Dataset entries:
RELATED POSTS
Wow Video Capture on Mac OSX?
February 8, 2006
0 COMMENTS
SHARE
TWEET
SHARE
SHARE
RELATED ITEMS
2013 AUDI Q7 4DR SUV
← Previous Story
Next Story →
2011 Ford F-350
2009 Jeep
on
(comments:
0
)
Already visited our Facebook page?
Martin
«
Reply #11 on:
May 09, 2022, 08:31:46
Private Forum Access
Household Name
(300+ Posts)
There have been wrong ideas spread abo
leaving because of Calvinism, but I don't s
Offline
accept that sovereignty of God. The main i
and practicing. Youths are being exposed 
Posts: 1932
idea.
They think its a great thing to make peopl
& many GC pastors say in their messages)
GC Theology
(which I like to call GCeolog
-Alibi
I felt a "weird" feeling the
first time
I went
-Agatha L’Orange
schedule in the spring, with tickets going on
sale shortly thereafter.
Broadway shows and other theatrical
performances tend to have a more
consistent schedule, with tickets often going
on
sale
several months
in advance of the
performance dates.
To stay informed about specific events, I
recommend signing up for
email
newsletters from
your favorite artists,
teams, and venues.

* * *

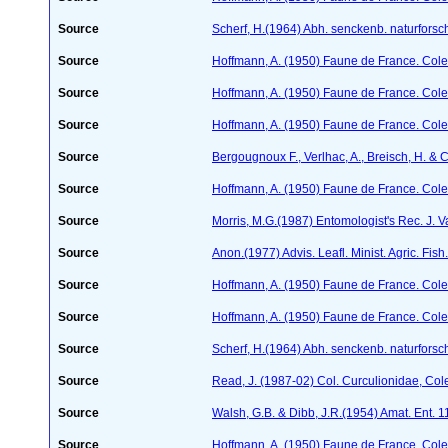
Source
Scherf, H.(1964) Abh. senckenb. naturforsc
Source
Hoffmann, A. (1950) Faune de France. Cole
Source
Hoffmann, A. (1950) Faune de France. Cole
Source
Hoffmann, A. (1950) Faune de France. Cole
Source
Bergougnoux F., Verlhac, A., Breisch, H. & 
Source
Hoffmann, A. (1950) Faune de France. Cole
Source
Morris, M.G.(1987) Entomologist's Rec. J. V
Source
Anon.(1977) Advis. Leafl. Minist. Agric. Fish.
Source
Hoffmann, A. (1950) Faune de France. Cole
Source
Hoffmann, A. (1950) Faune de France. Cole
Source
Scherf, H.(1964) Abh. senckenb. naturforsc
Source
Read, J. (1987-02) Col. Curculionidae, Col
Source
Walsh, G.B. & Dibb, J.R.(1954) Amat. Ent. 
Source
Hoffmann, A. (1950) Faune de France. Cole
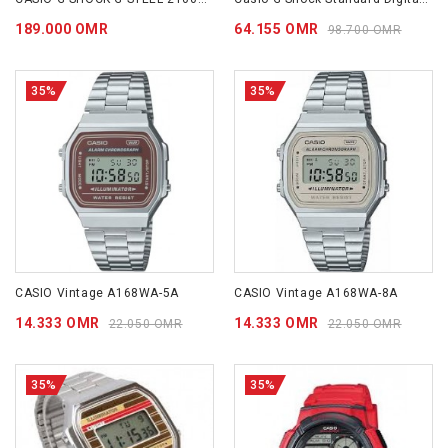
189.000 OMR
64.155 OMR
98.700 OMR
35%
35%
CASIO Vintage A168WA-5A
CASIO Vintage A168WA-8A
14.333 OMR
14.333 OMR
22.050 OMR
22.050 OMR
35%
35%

* _YOUR TASK_
Scan the records above for the lines holding "Household Name" and "Broadway shows and other theatrical". Transcribe those two and every line between them word for word, and no others.

* _RESULT_
Household Name
(300+ Posts)
There have been wrong ideas spread abo
leaving because of Calvinism, but I don't s
Offline
accept that sovereignty of God. The main i
and practicing. Youths are being exposed 
Posts: 1932
idea.
They think its a great thing to make peopl
& many GC pastors say in their messages)
GC Theology
(which I like to call GCeolog
-Alibi
I felt a "weird" feeling the
first time
I went
-Agatha L’Orange
schedule in the spring, with tickets going on
sale shortly thereafter.
Broadway shows and other theatrical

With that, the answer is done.